Records for the task: Begin

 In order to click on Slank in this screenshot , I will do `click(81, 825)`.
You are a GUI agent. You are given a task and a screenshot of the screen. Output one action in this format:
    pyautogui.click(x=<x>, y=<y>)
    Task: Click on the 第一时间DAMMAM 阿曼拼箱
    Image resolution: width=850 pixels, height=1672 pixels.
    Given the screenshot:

Records for the task: End

:: Exercise instructions ::
Copy the lines of the entries above that mention "this".

:: Finished task ::
 In order to click on Slank in this screenshot , I will do `click(81, 825)`.
You are a GUI agent. You are given a task and a screenshot of the screen. Output one action in this format:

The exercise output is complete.